И через сто лет сто мужчин
станут счастливыми и будут любить своих жён
под теми широкими сводами,
запах леса ещё будет витать
в их детях, тех, что родятся,
мир будет миром, а ночь ночью,
у тогдашних сов глаза будут больше
и они будут есть воробьёв так же, как скорпионов,
а мышка станет мельчайшей, как странное насекомое,
с ноября до февраля из-за беленькой плеши она будет невидимой,
и у неё не будет врагов:
ни орла, ни человека, ни, может быть, и змеи.
Тридцать деревьев назавтра,
в этом лесу цветок распустится мальвы и красный...
Вчера несколько семян кто-то вложил мне в руку,
а я их закинул в небо.


Отзвуки

Чем ты благоухаешь, если не полем пшеничным, я его видел из поезда?
Там ты совершенна, ты сама мир,
в огнях тело твоё, пока ты ни о чём не думаешь,
пока ты, растянувшись на диване, как
полоса снега, идущего с неба Арктики, сама себя забываешь.
Маленькая дневная богиня, шумная буря,
застигнутая между рифами и плавнями,
странная светлота, решившая спрятаться в кустарнике,
в тени от холода ты изморось, мостик,
который проходит над двенадцатью бурями под одной и той же луной,
и столица, в которой всё из одних очертаний.

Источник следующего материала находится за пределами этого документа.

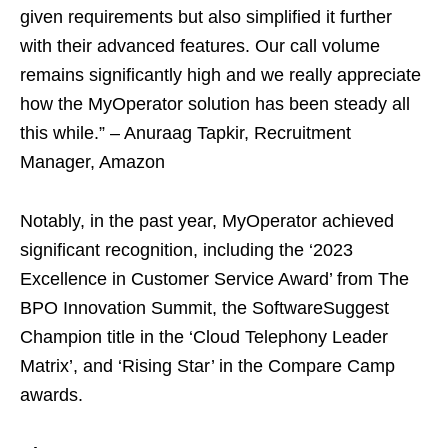
given requirements but also simplified it further
with their advanced features. Our call volume
remains significantly high and we really appreciate
how the MyOperator solution has been steady all
this while.” – Anuraag Tapkir, Recruitment
Manager, Amazon
Notably, in the past year, MyOperator achieved
significant recognition, including the ‘2023
Excellence in Customer Service Award’ from The
BPO Innovation Summit, the SoftwareSuggest
Champion title in the ‘Cloud Telephony Leader
Matrix’, and ‘Rising Star’ in the Compare Camp
awards.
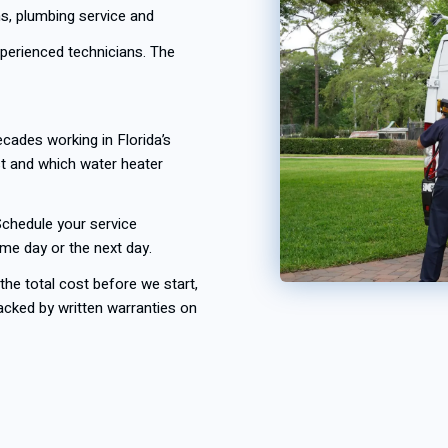
s, plumbing service and
experienced technicians. The
cades working in Florida’s
st and which water heater
chedule your service
ame day or the next day.
he total cost before we start,
acked by written warranties on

Малышка, девочка посередине ночи, твой голос —
отзвук последнего дня мира, конечного
разворота, точки перед наступающим новым.
Твои волосы, когда ты наклоняешься пить из моря,
всегда канун счастья, бегство птиц зла.
Солёная вода жжёт тебе губы, не попадая тебе в рот, который —
сундук, заполненный путеводными картами.
Ты не сумрак, но со мной, неизбежная, ты живёшь в потёмках,
и святая, и серая, и выше всего, что я способен увидеть,
пока я путаю воздух, полный кроличьей вони,
с ароматом скал,
а наши руки — подстреленные куропатки,
которые то и дело сцепляются в охотничьей сумке.
В полночь мы всегда ищем несуществующие станции,
мы их без конца ищем, старинные названия —
это имена, которые мы только что не произнесли.